▸ About this task:
Look through the listing below and report how many lines contain "Часы", as a bare number.

▸ Exercise material:
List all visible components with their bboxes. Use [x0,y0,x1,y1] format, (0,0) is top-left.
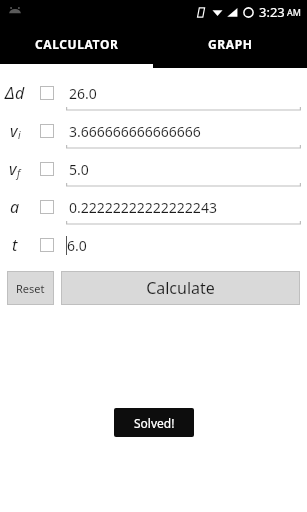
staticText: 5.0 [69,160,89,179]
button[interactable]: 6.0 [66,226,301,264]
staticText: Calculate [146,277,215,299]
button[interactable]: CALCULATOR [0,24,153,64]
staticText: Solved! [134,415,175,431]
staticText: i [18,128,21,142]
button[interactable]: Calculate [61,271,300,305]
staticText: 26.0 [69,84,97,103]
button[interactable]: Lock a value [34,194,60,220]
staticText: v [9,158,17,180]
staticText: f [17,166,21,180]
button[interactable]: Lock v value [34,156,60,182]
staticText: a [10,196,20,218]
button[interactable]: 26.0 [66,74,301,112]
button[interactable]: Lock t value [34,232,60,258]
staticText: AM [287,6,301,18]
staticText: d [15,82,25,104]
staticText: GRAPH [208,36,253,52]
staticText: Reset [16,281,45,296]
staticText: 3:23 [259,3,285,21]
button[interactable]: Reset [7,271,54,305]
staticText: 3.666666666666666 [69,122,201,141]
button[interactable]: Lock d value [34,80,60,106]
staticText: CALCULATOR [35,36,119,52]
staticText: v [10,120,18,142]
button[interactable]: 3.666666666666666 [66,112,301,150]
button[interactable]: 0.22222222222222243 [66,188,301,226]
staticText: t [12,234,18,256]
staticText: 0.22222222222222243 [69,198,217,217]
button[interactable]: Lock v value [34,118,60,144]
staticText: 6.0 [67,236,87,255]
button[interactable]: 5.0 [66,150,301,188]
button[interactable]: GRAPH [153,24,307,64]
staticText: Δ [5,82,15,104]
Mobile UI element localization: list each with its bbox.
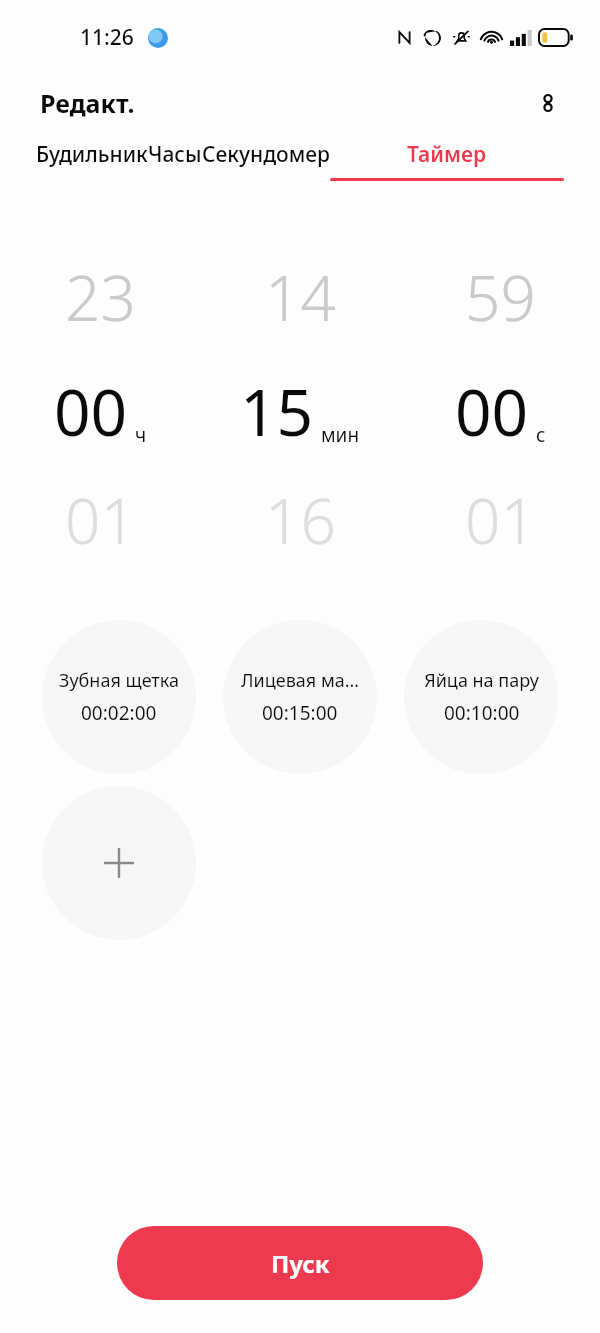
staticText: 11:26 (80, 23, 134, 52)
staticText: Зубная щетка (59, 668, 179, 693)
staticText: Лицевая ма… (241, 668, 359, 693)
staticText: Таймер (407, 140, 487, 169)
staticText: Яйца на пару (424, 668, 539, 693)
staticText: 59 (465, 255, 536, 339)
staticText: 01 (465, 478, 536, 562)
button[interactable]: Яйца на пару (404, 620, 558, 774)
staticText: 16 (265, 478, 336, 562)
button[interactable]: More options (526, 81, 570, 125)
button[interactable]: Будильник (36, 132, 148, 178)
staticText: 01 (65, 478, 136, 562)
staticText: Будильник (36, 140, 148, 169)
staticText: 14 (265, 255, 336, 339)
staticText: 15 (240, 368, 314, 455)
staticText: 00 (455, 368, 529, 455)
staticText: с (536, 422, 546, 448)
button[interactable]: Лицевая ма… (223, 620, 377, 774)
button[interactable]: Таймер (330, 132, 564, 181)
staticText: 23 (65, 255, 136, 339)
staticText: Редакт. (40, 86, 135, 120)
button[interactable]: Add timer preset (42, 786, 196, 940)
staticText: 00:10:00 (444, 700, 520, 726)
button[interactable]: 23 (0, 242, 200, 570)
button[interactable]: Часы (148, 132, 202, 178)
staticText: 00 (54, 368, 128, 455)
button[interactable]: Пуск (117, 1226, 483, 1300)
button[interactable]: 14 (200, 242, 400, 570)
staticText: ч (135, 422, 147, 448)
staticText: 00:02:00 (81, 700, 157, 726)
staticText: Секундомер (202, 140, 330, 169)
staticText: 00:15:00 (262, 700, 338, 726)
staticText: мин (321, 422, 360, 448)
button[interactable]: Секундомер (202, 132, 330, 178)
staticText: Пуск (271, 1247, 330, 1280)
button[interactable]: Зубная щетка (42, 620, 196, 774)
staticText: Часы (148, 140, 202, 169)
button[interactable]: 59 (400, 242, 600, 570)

▸ Output for this task:
2